An exceptionally silly film that breathes some new life into a rather (un)dead horror sub-genre — zombies. As We Know It takes a couple interesting pokes at horror comedy, zombies, and the process of getting to know people that you might really hate.
The film jumps right into the horror comedy with two stellar scenes from the great Chris Parnell (Slice) and the even greater Pam Grier (Ghosts of Mars). While both Parnell and Grier do get their day in warm Los Angeles sun, they’re unfortunately underused throughout the film.
Established with a wonderful late 1990s premise about snooty Los Aneglinos and their growing penchant for soy milk, As We Know It focuses on the city’s tiered social structure and willingness to chase the latest fad.
Replete with several hysterical nods to 1990s culture, including: voice machines, yellow pages, and Waterworld laser discs. In some ways it appears as if the director was blessed with a cool house and the aforementioned laser disc, but not much else to connect the characters to this specific period of time. Missing are Clinton/Lewinsky jokes, jabs at the World Wide Web, and a satirical look at the wild valuation of Beanie Babies. Far too many jokes were left on the table.
As We Know It does a great job of focusing in on the mundane aspects of a zombie outbreak and the nonchalant approach that we’ve all come to understand is part of self-isolation.
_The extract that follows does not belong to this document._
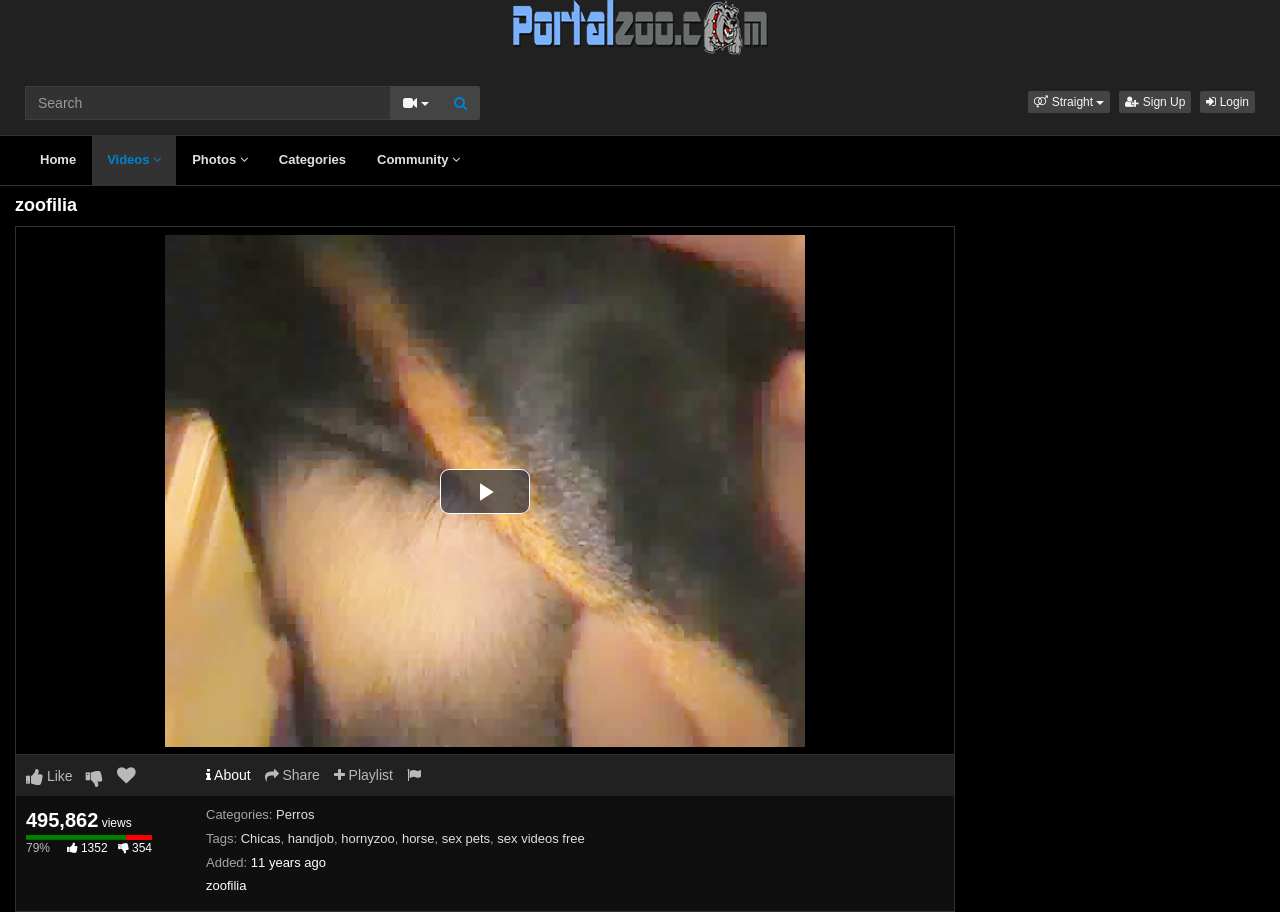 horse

The characters, unbothered by the zombie plague, begin to pick away at the foundations of their friendships, what brought them together, and the true value of Kevin Costner’s greatest work, Waterworld.
Both James (Mike Castle, Curb Your Enthusiasm) and Bruce (Oliver Cooper, Project X) play a wonderfully comedic pair. Stunted emotional growth, living in the past, and perennially obsessed with Waterworld. Unlike the great Duane Jones in Night of the Living Dead, these two opt for a much more passive approach to the zombies. You just have to find the last business in the LA area delivering hot wings and wait out the zombies.
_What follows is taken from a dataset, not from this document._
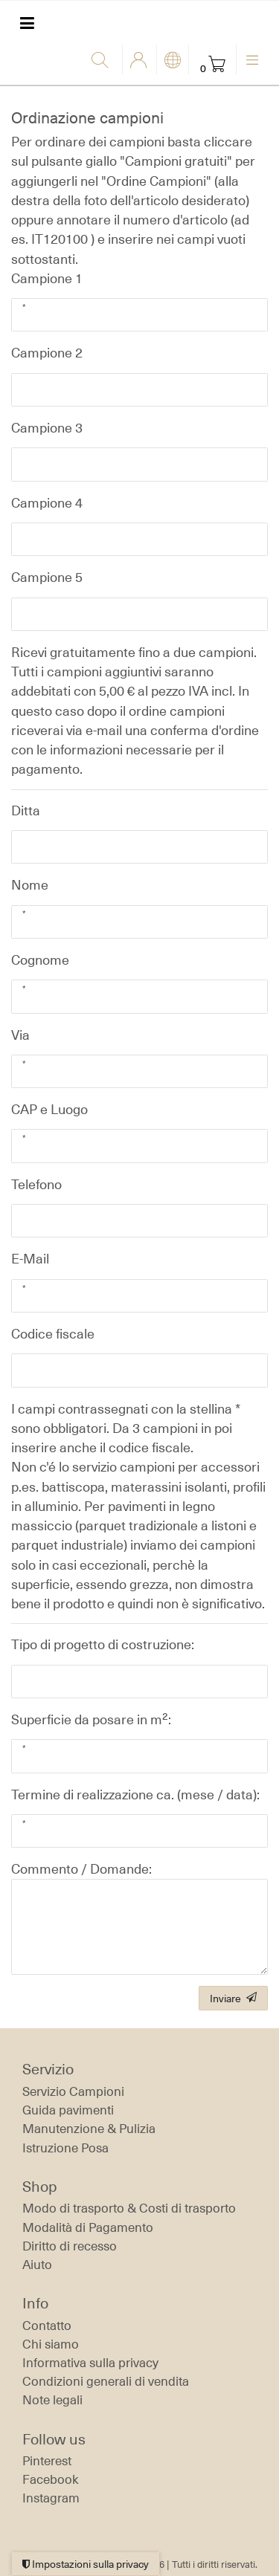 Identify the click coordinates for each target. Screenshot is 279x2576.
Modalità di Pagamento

While their less than proactive plans eventually do come together, they’re not with out peril. Both the externally-facing zombies, and the internally-facing emotions come clashing together. The oafish Bruce is forced to contend with the wing delivery guy, as the ennui-filled James comes face-to-face with his former girlfriend who swings by to check on him.
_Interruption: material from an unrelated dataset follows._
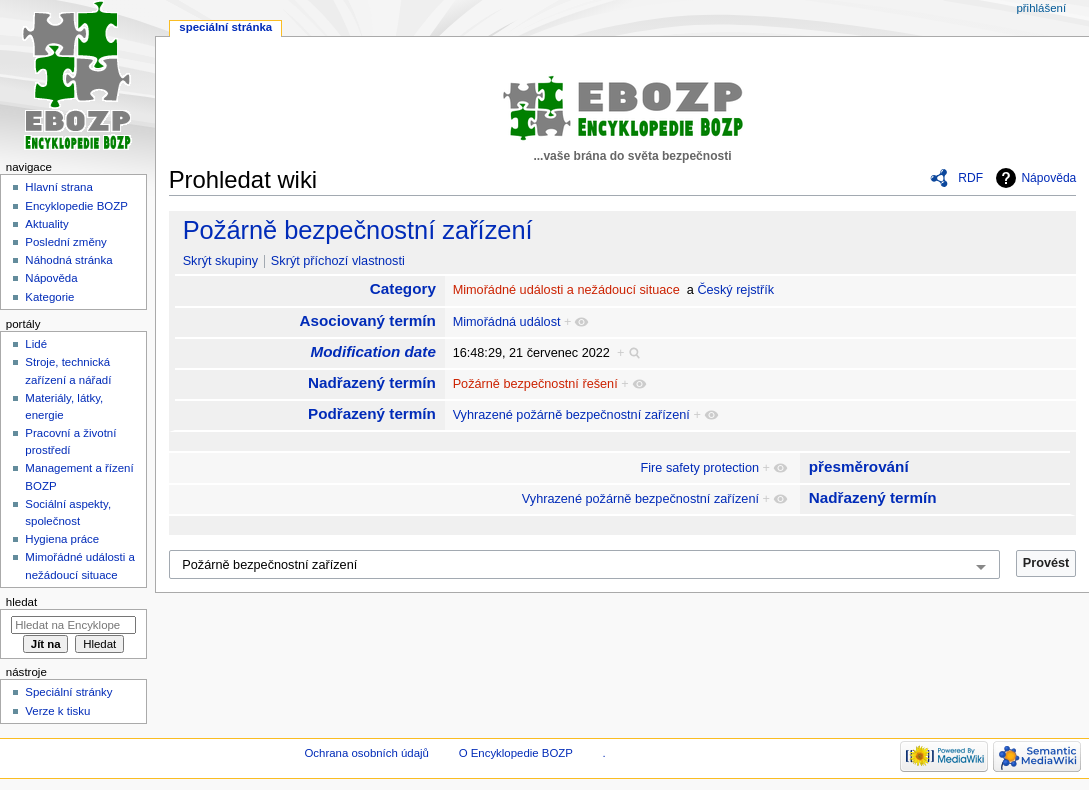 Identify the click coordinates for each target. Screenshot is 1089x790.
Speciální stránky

By humanizing the humans and paying less attention to hyper-aggressive zombies, As We Know It is able to get at the most basic of horror questions. What would you REALLY do in a zombie outbreak? The question is eventually answered, but not before a silly ending that rivals the equally silly premise.
As We Know It has some great laughs, but unfortunately focuses too extensively on James and Bruce. While they both have some comedic chops, the film could have greatly benefited from 15 more minutes of both Chris Parnell and Pam Grier.
As We Know It is Rated R and releases in theaters beginning today!